EXERCISE DESCRIPTION:
Find all the lines in the material below with the word "resultat", and copy them.

DATASET EXCERPTS:
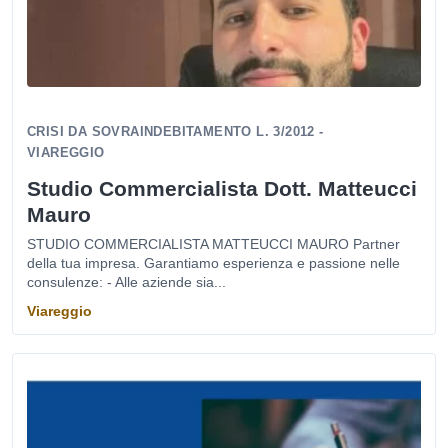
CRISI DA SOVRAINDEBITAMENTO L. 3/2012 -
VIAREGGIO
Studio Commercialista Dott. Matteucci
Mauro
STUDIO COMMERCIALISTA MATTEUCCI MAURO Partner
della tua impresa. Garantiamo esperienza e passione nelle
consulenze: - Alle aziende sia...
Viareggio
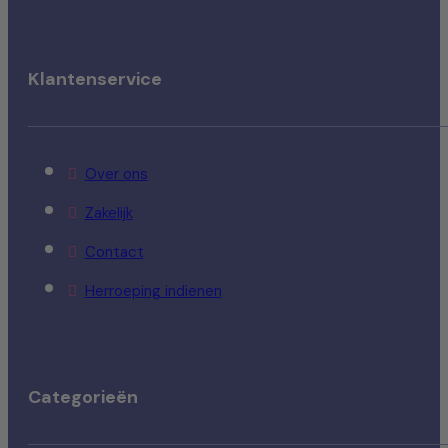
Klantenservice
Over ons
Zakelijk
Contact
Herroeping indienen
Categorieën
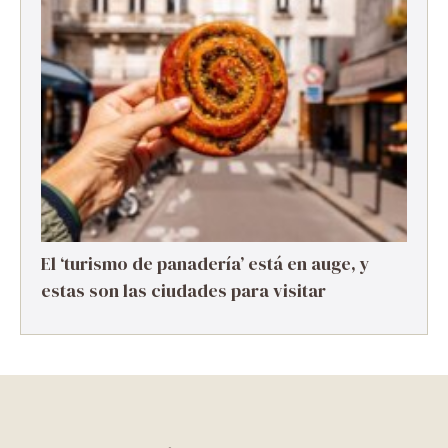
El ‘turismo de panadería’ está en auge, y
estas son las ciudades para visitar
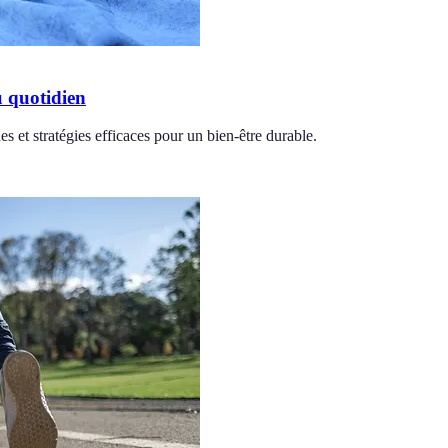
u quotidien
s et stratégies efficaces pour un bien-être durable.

---

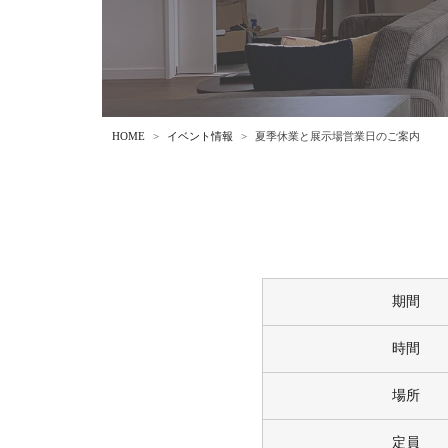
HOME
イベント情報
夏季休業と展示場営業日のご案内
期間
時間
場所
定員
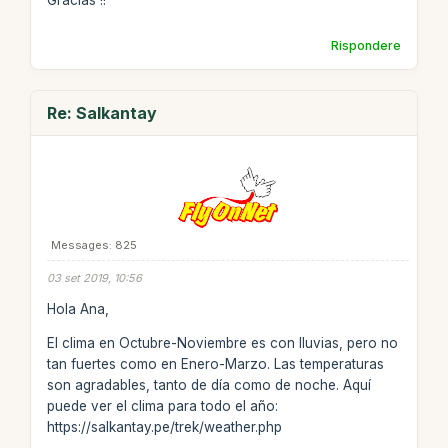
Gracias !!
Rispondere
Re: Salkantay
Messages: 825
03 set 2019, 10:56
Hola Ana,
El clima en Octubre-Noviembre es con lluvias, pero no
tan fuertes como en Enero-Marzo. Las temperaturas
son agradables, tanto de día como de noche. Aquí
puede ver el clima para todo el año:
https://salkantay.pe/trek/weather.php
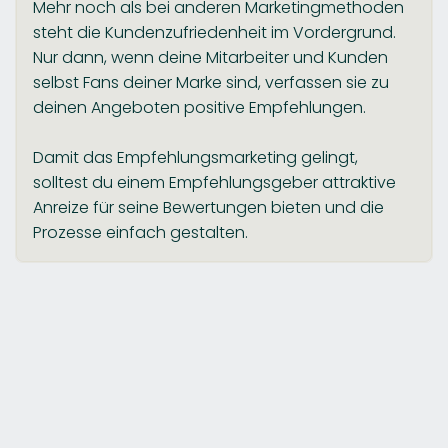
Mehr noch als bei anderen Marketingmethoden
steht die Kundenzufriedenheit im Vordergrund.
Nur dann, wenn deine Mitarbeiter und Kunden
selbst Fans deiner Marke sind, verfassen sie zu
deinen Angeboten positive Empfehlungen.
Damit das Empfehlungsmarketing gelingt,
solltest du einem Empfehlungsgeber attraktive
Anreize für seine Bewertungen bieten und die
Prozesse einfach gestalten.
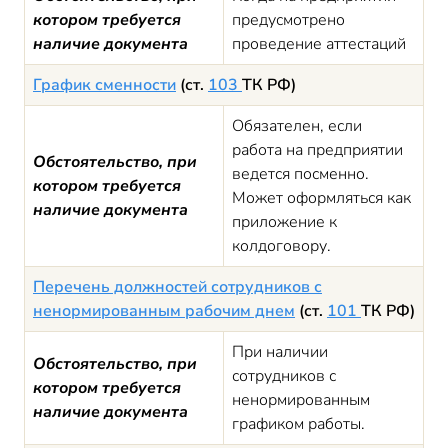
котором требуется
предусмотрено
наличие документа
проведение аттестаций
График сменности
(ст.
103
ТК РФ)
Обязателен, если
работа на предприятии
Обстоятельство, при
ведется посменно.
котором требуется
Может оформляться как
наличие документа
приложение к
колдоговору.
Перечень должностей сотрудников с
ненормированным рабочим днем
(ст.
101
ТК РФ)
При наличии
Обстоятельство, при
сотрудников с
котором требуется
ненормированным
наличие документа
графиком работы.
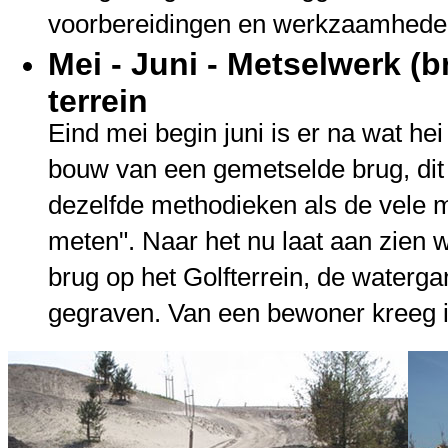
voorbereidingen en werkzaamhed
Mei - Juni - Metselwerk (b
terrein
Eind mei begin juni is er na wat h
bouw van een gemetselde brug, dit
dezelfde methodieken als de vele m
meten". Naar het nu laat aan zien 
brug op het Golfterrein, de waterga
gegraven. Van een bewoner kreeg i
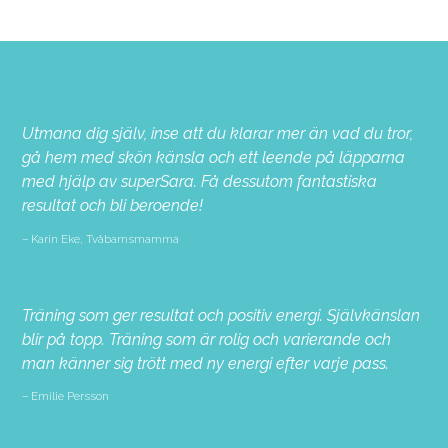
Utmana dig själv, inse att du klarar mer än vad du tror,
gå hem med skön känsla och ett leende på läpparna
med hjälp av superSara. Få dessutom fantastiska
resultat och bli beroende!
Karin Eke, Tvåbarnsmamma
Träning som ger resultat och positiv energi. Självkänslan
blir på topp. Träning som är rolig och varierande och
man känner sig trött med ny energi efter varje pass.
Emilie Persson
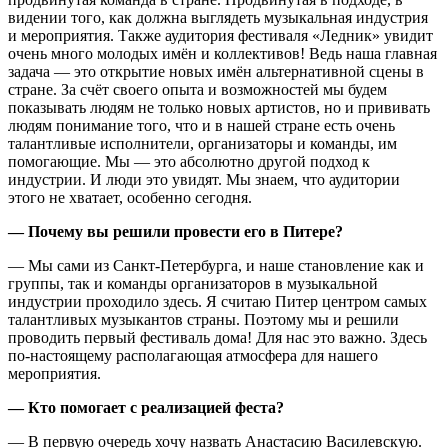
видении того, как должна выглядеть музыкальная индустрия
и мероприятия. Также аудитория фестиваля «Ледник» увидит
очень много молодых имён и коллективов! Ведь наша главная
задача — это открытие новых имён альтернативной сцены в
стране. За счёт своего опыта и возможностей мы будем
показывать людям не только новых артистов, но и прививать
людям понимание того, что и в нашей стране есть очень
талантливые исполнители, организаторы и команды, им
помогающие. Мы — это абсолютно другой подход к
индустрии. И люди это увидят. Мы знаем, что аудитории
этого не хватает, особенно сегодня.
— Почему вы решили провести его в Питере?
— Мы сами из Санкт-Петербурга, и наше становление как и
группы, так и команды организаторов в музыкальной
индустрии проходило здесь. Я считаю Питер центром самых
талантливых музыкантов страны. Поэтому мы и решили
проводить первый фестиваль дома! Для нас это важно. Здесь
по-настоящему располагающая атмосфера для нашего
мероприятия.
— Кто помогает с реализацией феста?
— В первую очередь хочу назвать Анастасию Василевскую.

--

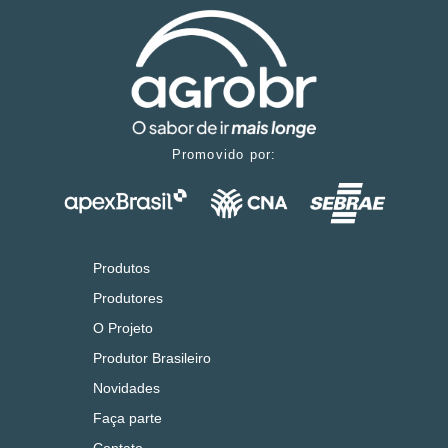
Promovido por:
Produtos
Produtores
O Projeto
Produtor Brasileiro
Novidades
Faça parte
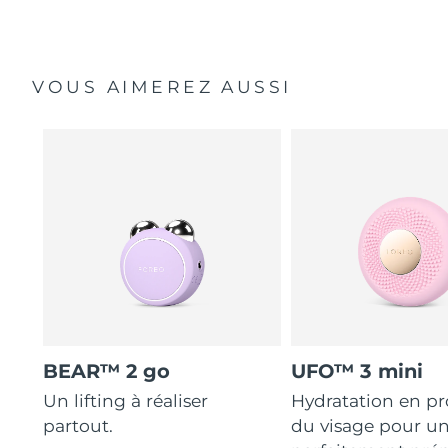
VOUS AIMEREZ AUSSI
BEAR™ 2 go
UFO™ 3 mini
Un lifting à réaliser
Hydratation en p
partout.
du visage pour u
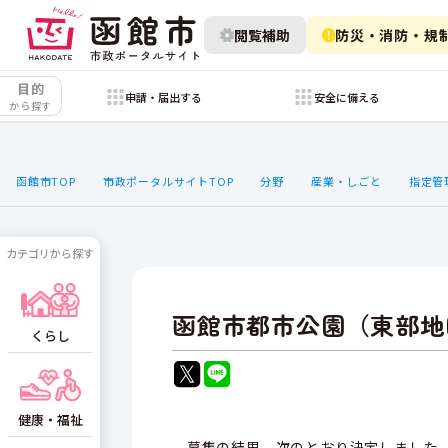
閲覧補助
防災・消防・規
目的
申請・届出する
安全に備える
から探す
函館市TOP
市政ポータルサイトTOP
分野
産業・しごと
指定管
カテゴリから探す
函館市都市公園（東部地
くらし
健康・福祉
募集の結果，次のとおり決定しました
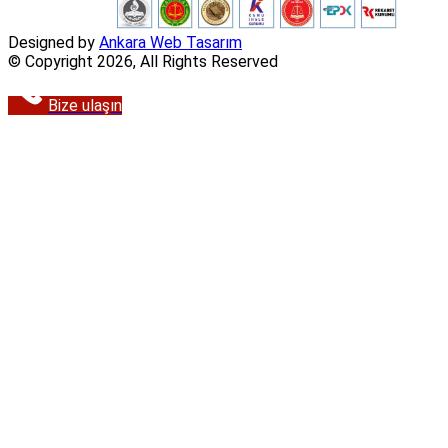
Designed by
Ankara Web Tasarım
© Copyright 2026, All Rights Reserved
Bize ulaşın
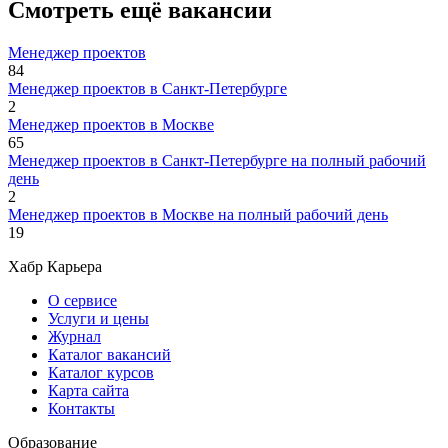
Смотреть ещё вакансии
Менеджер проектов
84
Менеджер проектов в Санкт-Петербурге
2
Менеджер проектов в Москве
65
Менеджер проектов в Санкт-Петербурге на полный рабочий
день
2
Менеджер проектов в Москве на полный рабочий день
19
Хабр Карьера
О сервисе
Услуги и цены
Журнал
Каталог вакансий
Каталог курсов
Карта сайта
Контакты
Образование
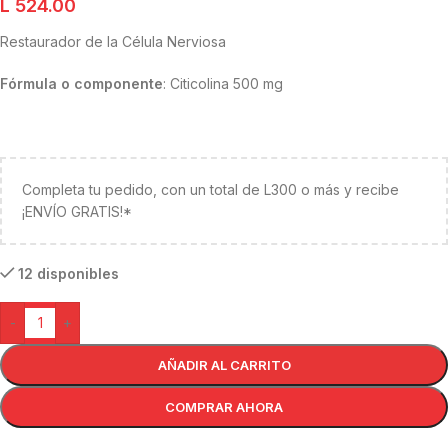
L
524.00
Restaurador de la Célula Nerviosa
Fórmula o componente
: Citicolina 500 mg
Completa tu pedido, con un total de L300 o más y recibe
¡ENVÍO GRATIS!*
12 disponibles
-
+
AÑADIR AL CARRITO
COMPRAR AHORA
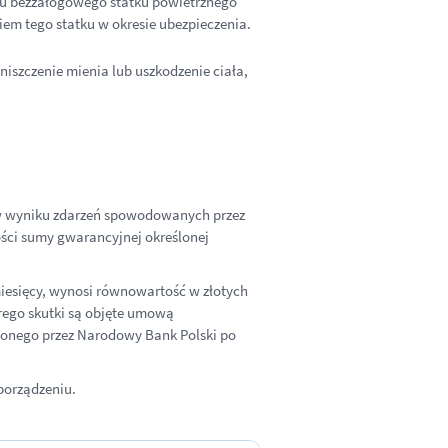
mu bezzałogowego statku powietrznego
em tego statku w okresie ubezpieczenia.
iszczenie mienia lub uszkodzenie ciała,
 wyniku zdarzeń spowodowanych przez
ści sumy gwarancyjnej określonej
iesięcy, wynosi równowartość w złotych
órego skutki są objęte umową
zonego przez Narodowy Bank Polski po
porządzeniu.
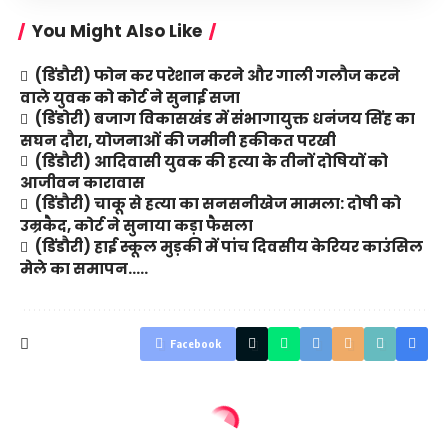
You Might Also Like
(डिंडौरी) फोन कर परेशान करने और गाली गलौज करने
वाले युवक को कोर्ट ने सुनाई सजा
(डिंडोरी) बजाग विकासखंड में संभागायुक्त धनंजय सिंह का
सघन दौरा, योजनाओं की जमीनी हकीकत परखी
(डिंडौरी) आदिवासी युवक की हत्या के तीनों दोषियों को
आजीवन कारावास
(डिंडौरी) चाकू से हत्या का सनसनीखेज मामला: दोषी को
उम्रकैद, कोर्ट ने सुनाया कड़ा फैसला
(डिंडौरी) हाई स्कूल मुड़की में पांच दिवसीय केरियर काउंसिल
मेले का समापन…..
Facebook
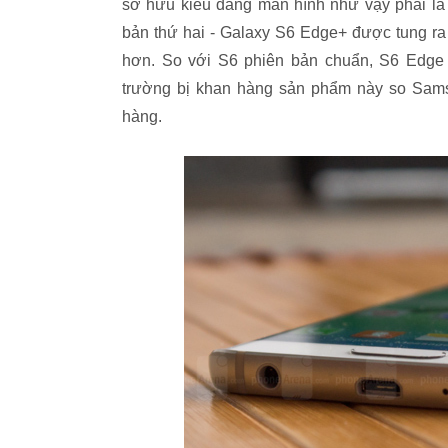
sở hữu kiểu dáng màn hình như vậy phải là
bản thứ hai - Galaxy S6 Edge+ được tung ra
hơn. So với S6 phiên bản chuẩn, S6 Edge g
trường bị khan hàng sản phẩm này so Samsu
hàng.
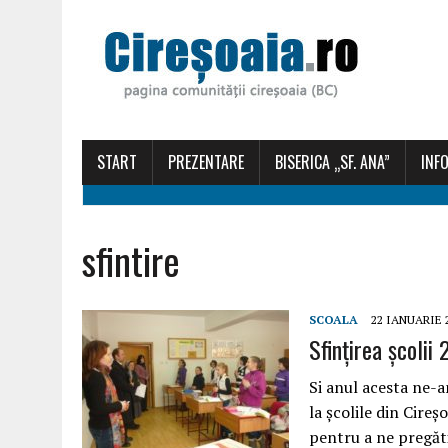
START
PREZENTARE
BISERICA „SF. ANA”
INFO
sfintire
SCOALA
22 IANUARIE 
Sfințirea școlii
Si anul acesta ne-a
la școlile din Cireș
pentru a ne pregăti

RESPONSE TO THE EXERCISE:
resultat och bli beroende!
Träning som ger resultat och positiv energi. Självkänslan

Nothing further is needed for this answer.